Wednesday, January 30, 2013

Truck Transportation in Oregon

Oregon's truck transportation industry peaked in August 2006 with nearly 20,000 jobs covered by unemployment insurance. The industry bottomed out in 2010 with an annual average of 16,320 covered jobs, a drop of 16.5 percent from 2006, with 3,230 jobs cut. Job growth returned to truck transportation in 2011, with 770 jobs gained, pushing its annual average to about 17,100. Job growth slowed in 2012, with a 12-month gain of just 250 jobs, or 1.5 percent, through June.

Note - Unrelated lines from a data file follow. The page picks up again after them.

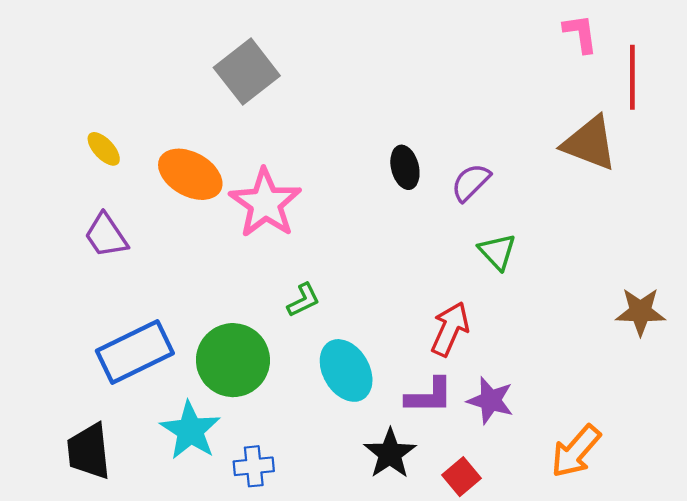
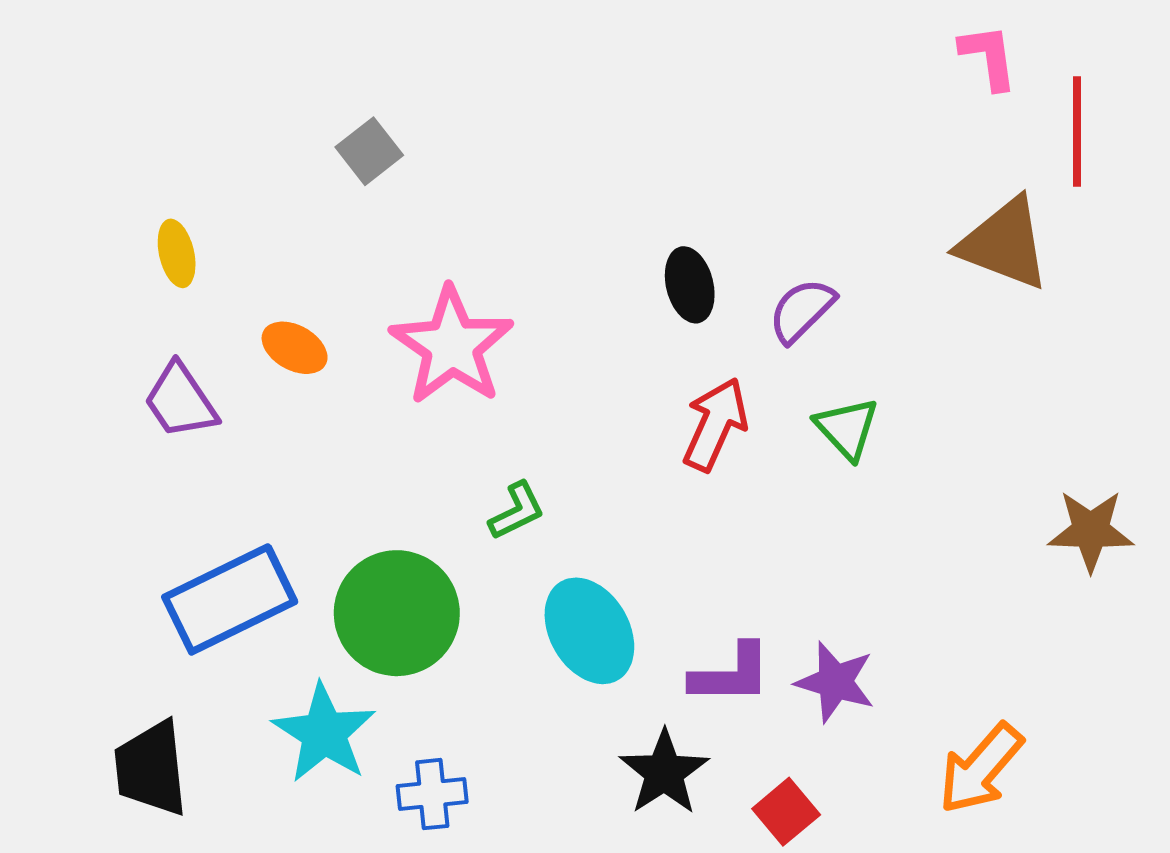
gray square: (247, 72) -> (369, 151), moved, size x0.6
yellow ellipse: (104, 149) -> (177, 253), turned 30
orange ellipse: (190, 174) -> (295, 348), moved, size x0.6
red arrow: (450, 329) -> (715, 424), moved

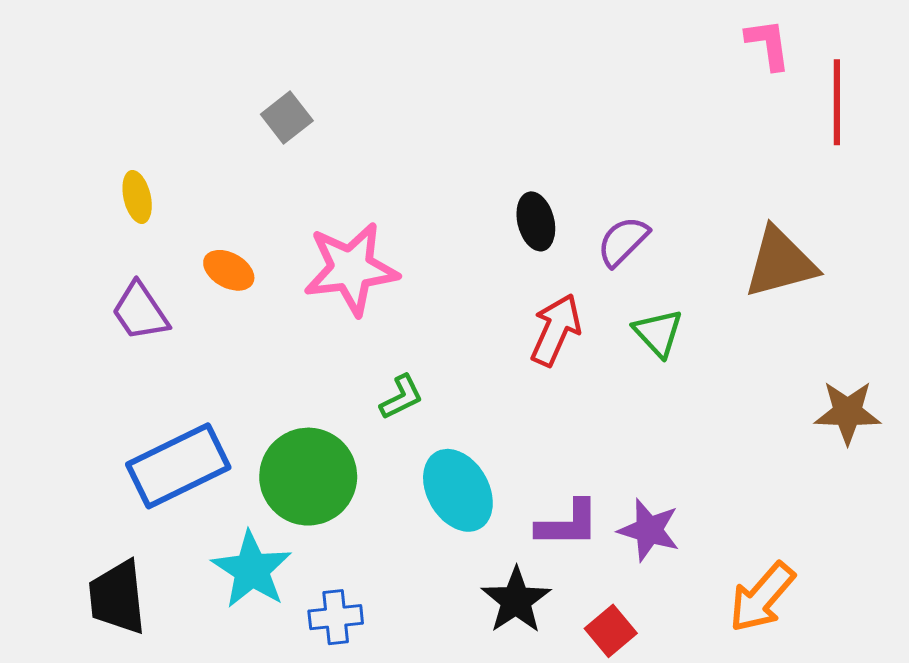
brown triangle: (1004, 244) -> (780, 263), moved, turned -36
pink star: (452, 346) -> (351, 269), turned 30

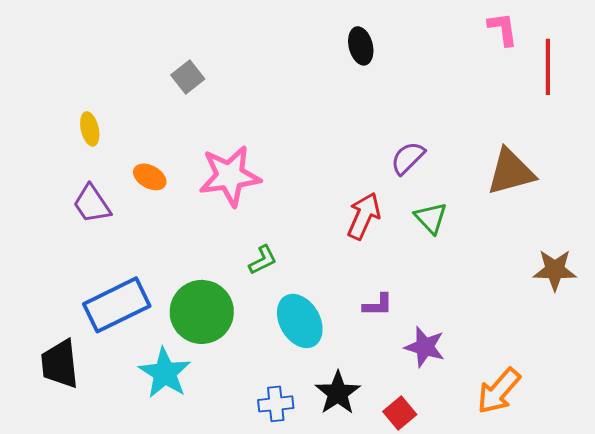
black ellipse: (536, 221) -> (361, 46), moved
purple L-shape: (568, 524) -> (378, 305), moved, size x0.7
black trapezoid: (117, 597) -> (60, 364), moved
blue cross: (336, 617) -> (276, 404), moved

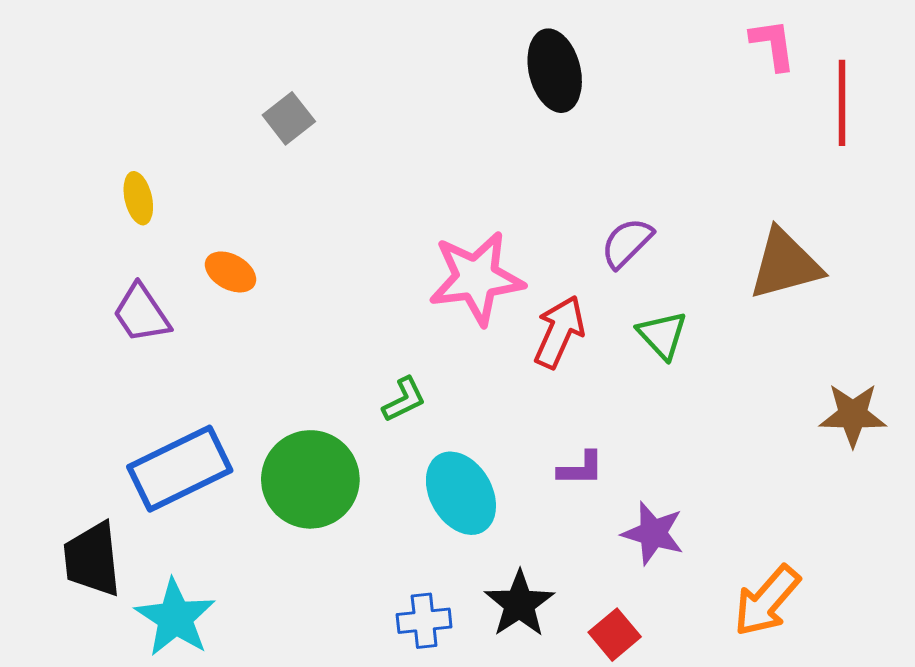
black ellipse: (361, 46) -> (555, 71), size x1.4
pink star: (230, 176) -> (476, 278), moved
cyan star: (165, 373) -> (175, 618), moved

Based on 2006 employment levels, Portland and the surrounding area comprised 52 percent of Oregon's truck transportation industry, with all other Oregon regions credited for the remaining 48 percent. Moving forward to 2011, Portland and the surrounding area's share fell to 49 percent, while all other Oregon regions combined rose to 51 percent.

According to the Commodity Flow Survey produced by the Bureau of Transportation Statistics, freight shipments originating in Oregon during 2007 were valued at $146.9 billion. Truck transportation alone accounted for $101.1 billion or about 69 percent of Oregon's 2007 freight shipments based on value, while moving close to 90 percent of its tonnage. Within truck transportation, shipments traveling less than 50 miles represented over 41 percent of the shipment value and more than 71 percent of the tonnage.

On average, a truck shipment traveled 195 miles in 2007, with for-hire trucks traveling an average of 722 miles and private trucks an average of just 52 miles. For-hire truck shipments were valued at over $55 million in 2007, about 38 percent of Oregon's total, while private trucks moved $46 million or around 31 percent. Tonnage was evenly split, with for-hire trucks moving 40.4 percent of all outbound shipments and private trucks hauling 40.8 percent.

Freight shipment weight ranged from less than 50 pounds to more than 100,000 pounds - with loads weighing 10,000 to 49,999 pounds commanding $41.2 billion or nearly 41 percent of the value in 2007 and about 43 percent of the tonnage. Loads weighing 50,000 to 99,999 pounds reached $13.1 billion in 2007, and represented a disproportionate 41.5 percent of the tonnage.